Tenía que llegar, es ley de vida, por avisados, por muy preparados que estuviéramos la retirada de un grande siempre deja cierto regusto agridulce, mucho más cuando el que se despide es la perfección hecha hombre. Los aficionados al tenis saben que será muy difícil, casi imposible, que del circuito de la ATP brote un tenista como él, con su elegancia, su cerebro y su perfección en todo el catálogo de golpes. No tienen más que analizar el tipo de tenistas que, como Carlos Alcaraz, apuntan hoy al podio. Nada que ver con el suizo del perfecto revés a una mano.

"Es una decisión muy dura y echaré mucho de menos este deporte, pero celebro que he dado todo lo que he tenido y el tenis me ha dado mucho más de lo que yo le he dado”, continuaba el comunicado de su retirada. Lo cierto es que probablemente Federer no haya valorado lo que su juego ha regalado a la historia del tenis.

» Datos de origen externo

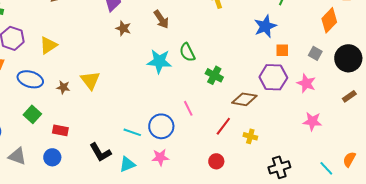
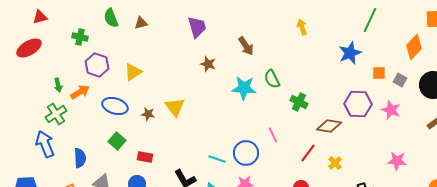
brown star: (123, 28) -> (208, 64), moved
orange square: (282, 50) -> (379, 73), moved
pink star: (312, 121) -> (397, 161), moved
yellow cross: (250, 136) -> (335, 163), turned 32

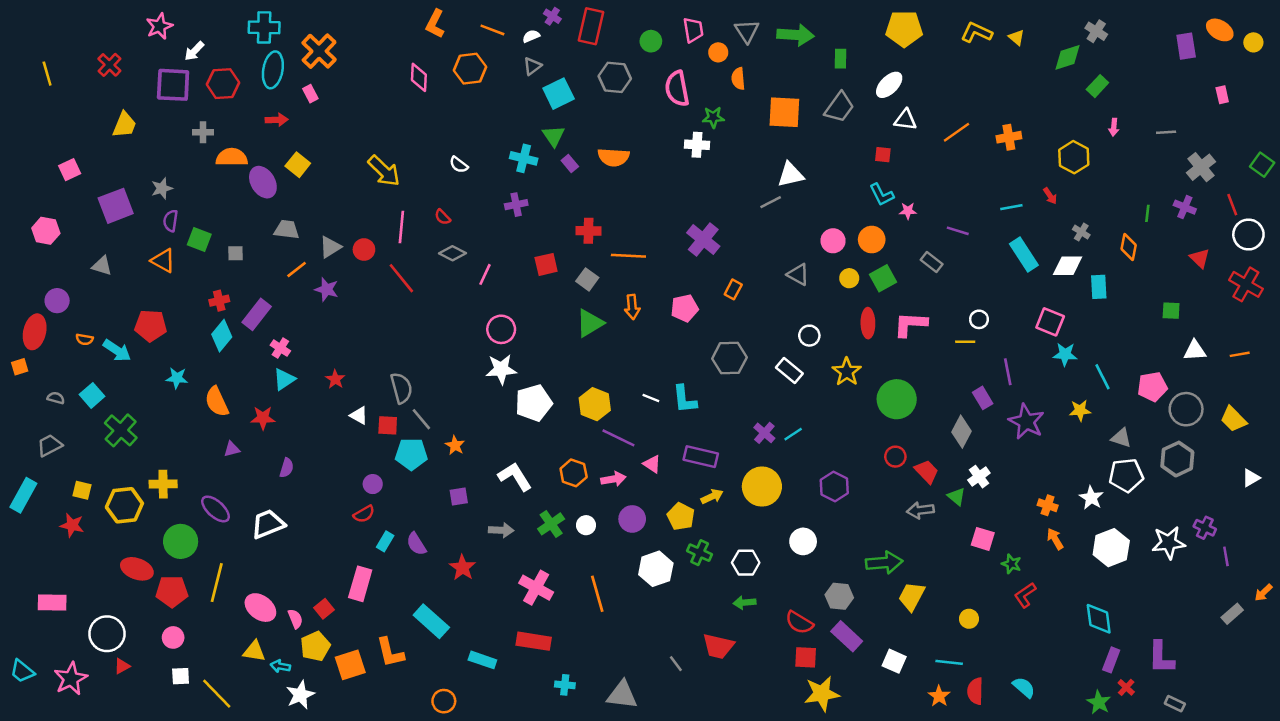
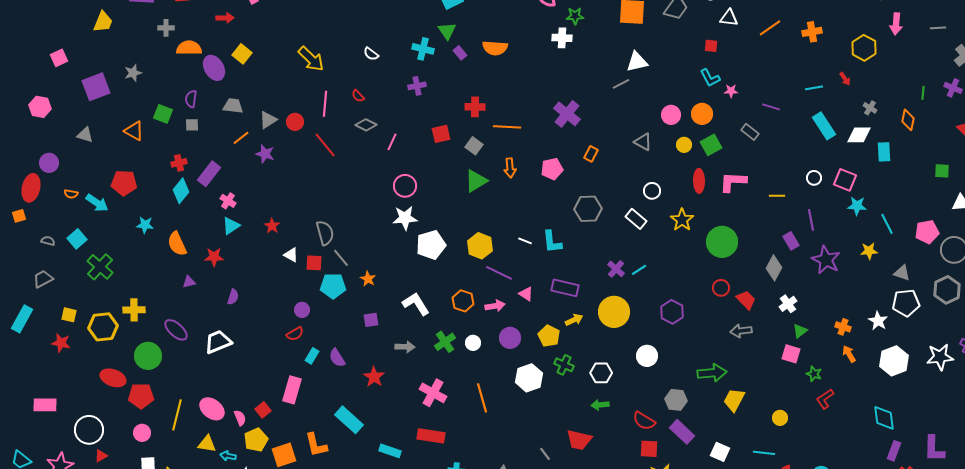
pink arrow: (1114, 127) -> (896, 24), size x1.5
purple semicircle: (171, 221) -> (191, 99), moved
white circle: (979, 319) -> (814, 178), moved
green triangle: (957, 497) -> (800, 331), moved, turned 42
yellow line: (217, 583) -> (177, 415), moved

La perfección hecha hombre

No volveremos a ver en el circuito un saque tan eficaz. Puede que el de Federer no haya sido el más rápido (95.9 mph), ahora bien, es fluido, perfecto de movimiento, con una flexión de piernas natural y un arqueo tan espectacular que consigue fundirse con la bola, algo que dificulta su lectura al otro lado de la cancha.

Tampoco disfrutaremos de su perfecto drive. Esa derecha cruzada de movimiento cadencioso que Federer siempre ha transformado en un gran látigo líquido, en el sobresalto de sus adversarios.

Lo peor de todo es que su adiós es también el adiós al revés a una mano, el golpe más dulce, el más técnico y el más bello de la historia del tenis, el toque con el que el suizo se ha convertido en el jugador más elegante del circuito. Lamentablemente estamos ante un golpe que se encuentra casi en peligro de extinción, puesto que es un movimiento complejo y que requiere de mucha habilidad. Hoy por hoy, solo 15 jugadores entre los 100 primeros del Ranking ATP juegan con el revés a una mano. Dominic Thiem, Stefanos Tsitsipas y Denis Shapovalov son su última esperanza.

Los que peinan canas podrán presumir de haber visto sobre la cancha el revés a una mano de números uno como Nastase, Newcombe, Mcenroe, Lendl, Edberg, Becker, Sampras, Muster, Rafter, Kuerten o Federer. También al responsable del cambio, Bjorn Borg. La leyenda sueca del tenis de los años 70 y 80 dejó como legado ese extraño golpe a dos manos que no se había visto nunca en el circuito y que continuó con Mats Wilander y Stefan Edberg. “Básicamente comencé a jugar con dos manos tanto en mi golpe de derecha como de revés porque mi primera raqueta era muy pesada”, confesaba Borg en su día.

El Big Three se apaga

Federer, Nadal y Djokovic han protagonizado el Big Three del tenis del siglo XXI. Puede que Nadal y Djokovic hayan superado los récords del suizo, pero lo que resulta incontestable es que ninguno ha sido tan estético como él.

La historia del deporte colocará a Roger Federer al nivel de maestros como Michael Jordan, Muhammad Ali, Tiger Woods y, por qué no, Serena Williams (otra rompedora digna de estudio), exploradores del deporte que inspiraron, inspiran e inspirarán a generaciones de jóvenes deportistas.

Con el adiós de Federer, la despedida de Nadal sobrevolando sobre el circuito y las movidas de Djokovic con la vacuna del covid el tenis está a punto de entrar en una nueva etapa. El Big Three se apaga, Comienza una nueva era. A buen seguro no será ni mejor, ni peor, pero jamás alcanzará el grado de perfección y elegancia de la que hoy se extingue.